Question

Please help. I don't understand what to input into the c...

Answer 1

Factorize the denominator:

`x^2-31x+240 = (x-16)(x-15)`

Then we find that ...

• When c = 15,

`\displaystyle \lim_(x\to15)f(x) = \lim_(x\to15)(x-15)/((x-16)(x-15)) = \lim_(x\to15)\frac1{x-16} = \frac1{15-16} = \frac1{-1} = \boxed{-1}`

because the factors of x - 15 in the numerator and denominator cancel with each other.

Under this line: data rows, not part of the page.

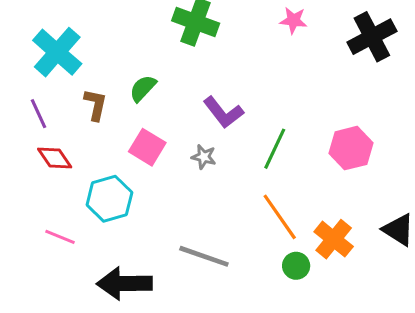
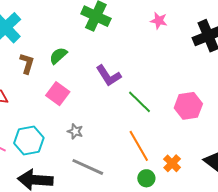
green line: (275, 149) -> (139, 102), turned -76
gray star: (204, 157) -> (75, 131), moved
cyan hexagon: (109, 199) -> (29, 141), moved
orange cross: (334, 239) -> (172, 163), size x0.7

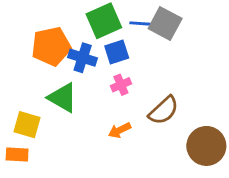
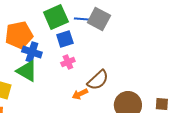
blue cross: (83, 58) -> (32, 52), moved
orange arrow: (120, 130) -> (80, 94), moved

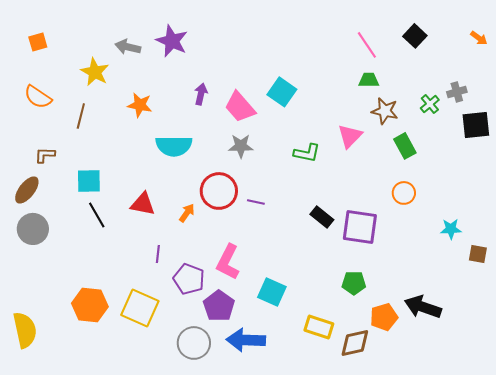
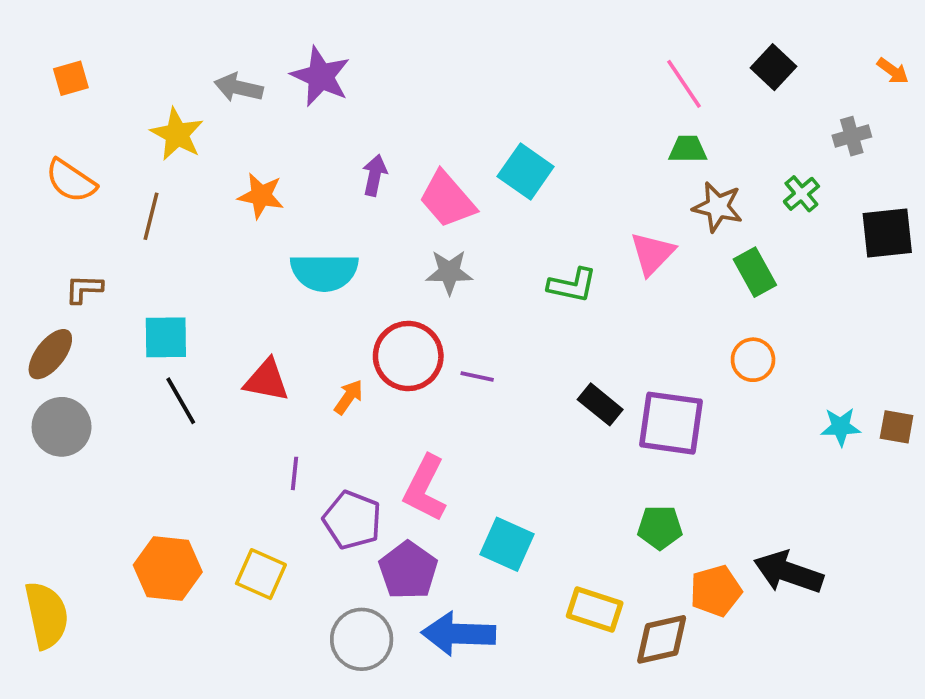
gray cross: (457, 92) -> (852, 136), moved
brown square: (478, 254) -> (897, 427), moved
yellow square: (140, 308) -> (261, 574), size x0.7

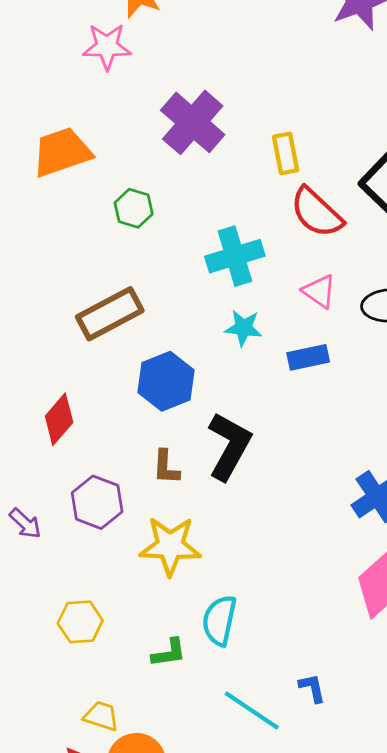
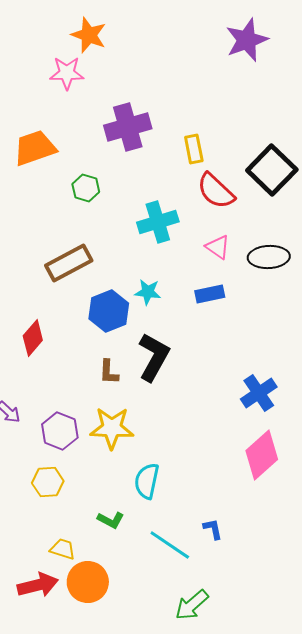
purple cross: (193, 122) -> (128, 127), turned 33
cyan star: (243, 328) -> (148, 292), moved
purple hexagon: (97, 502) -> (60, 431), moved
green L-shape: (169, 653) -> (111, 520), moved, turned 36

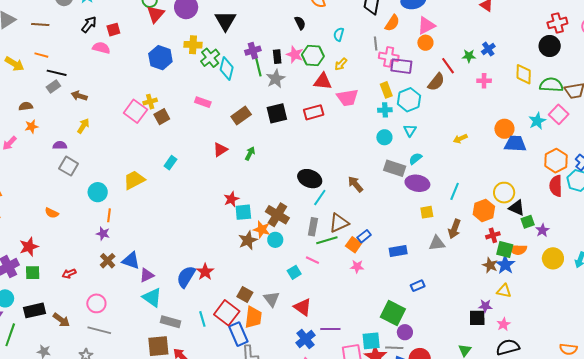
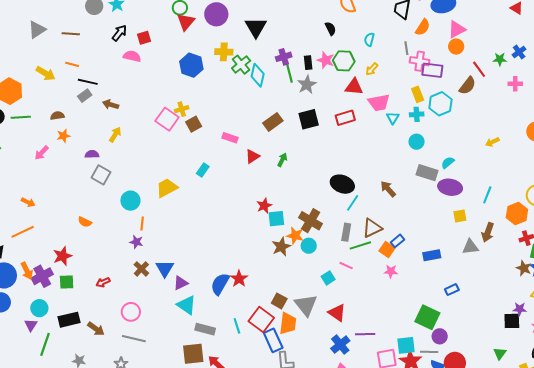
pink rectangle: (203, 102) -> (230, 138), moved
cyan triangle: (410, 130) -> (393, 118), moved
blue triangle: (131, 261) -> (165, 268), turned 42
gray triangle: (272, 299) -> (306, 305), size x1.4

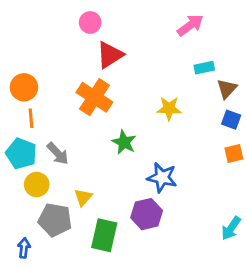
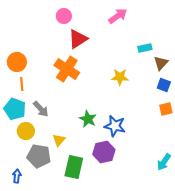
pink arrow: (190, 25) -> (118, 16), moved
green star: (124, 142) -> (88, 119), moved

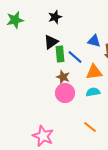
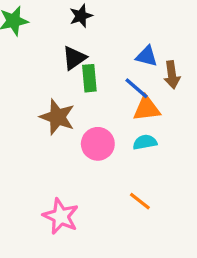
blue line: (75, 57) -> (137, 88), moved
brown star: (63, 77) -> (57, 117), moved, size x1.5

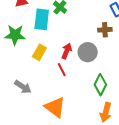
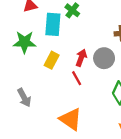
gray arrow: (23, 87) -> (24, 98), moved, turned 30

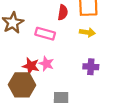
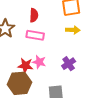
red semicircle: (63, 12) -> (34, 15), moved
purple cross: (91, 67) -> (69, 64), moved, turned -32

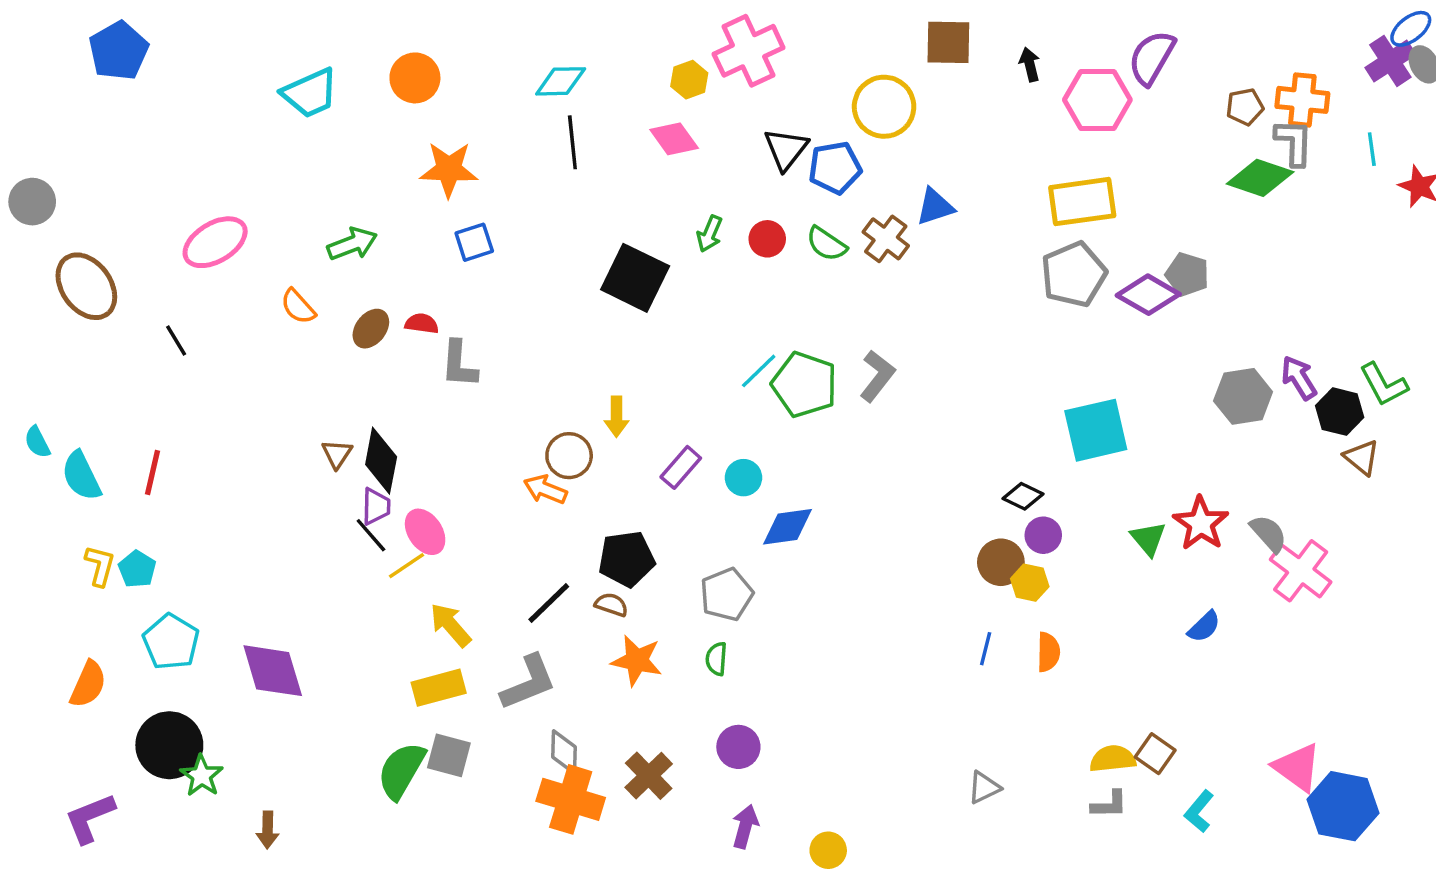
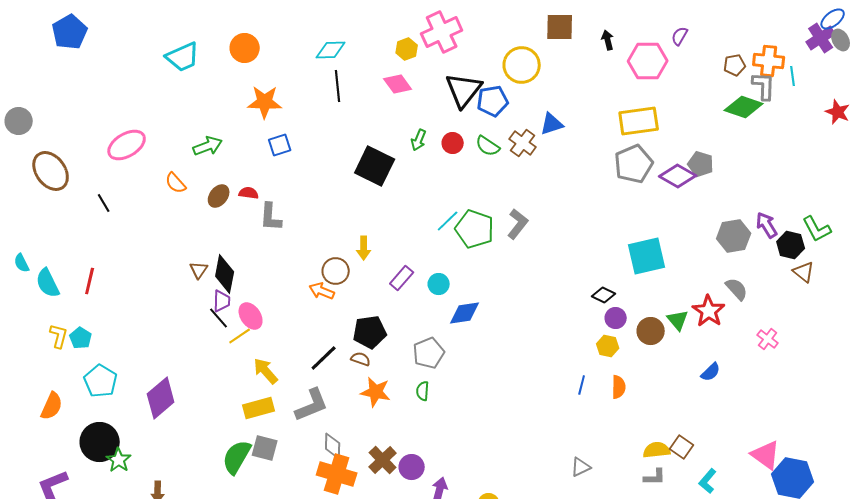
purple semicircle: (1152, 58) -> (680, 36), size x0.6
black triangle: (786, 149) -> (464, 90), size x1.4
cyan line: (1372, 149) -> (793, 76), moved
gray semicircle: (1269, 534) -> (737, 289), moved
brown circle: (1001, 562) -> (651, 331), moved
pink cross: (1301, 571) -> (768, 339), size x0.6
purple diamond: (273, 671) -> (161, 398), turned 66
purple circle: (738, 747) -> (412, 467), moved

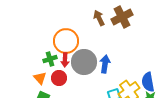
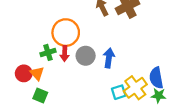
gray circle: (84, 62) -> (86, 56), size x0.7
red circle: (59, 78) -> (24, 73), moved

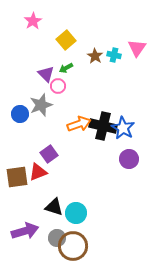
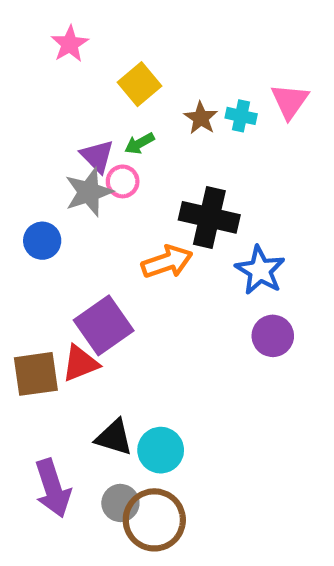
gray star: (41, 105) -> (89, 192), moved
black cross: (103, 126) -> (209, 217), moved
purple square: (49, 154) -> (104, 325), size x1.5
purple arrow: (25, 231) -> (53, 488), turned 88

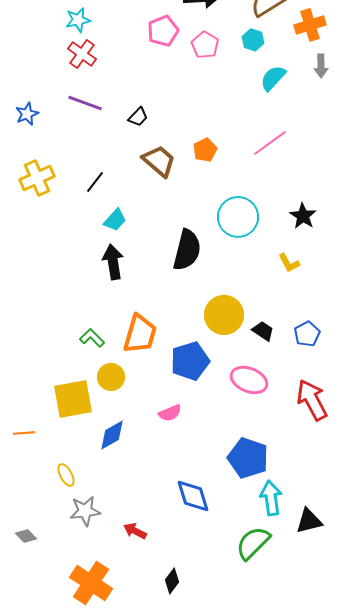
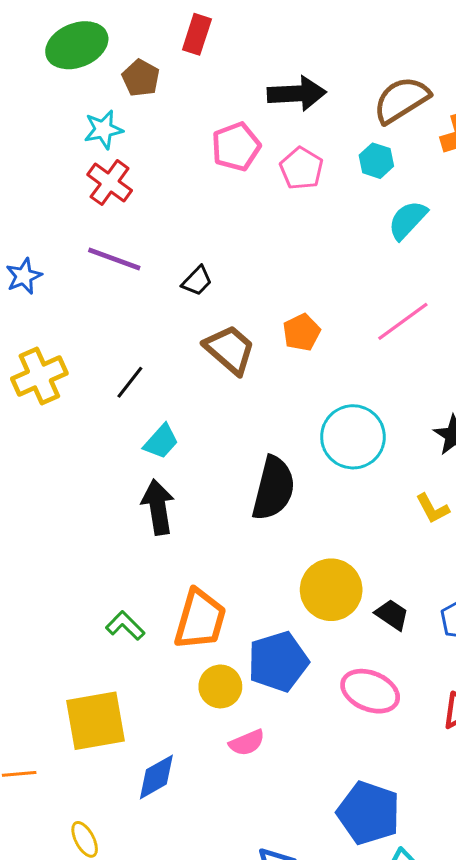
yellow circle: (111, 377) -> (220, 686), moved

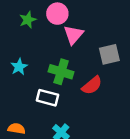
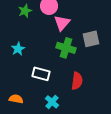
green cross: (61, 72) -> (66, 48), moved
red semicircle: (92, 85) -> (77, 81), moved, turned -42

More precisely, we're talking about what happens to f(x) as x gets closer to 15, namely when x ≠ 15. Then we use the fact that y/y = 1 if y ≠ 0.

• When c = 16,

`\displaystyle \lim_(x\to16)f(x) = \lim_(x\to16)(x-15)/((x-16)(x-15)) = \lim_(x\to16)\frac1{x-16} = \frac10`

which is undefined; so this limit does not exist.

• When c = 17,

`\displaystyle \lim_(x\to17)f(x) = \lim_(x\to17)(x-15)/((x-16)(x-15)) = \lim_(x\to17)\frac1{x-16} = \frac1{17-16}=\frac11 =\boxed{1}`

because the function is continuous at x = 17.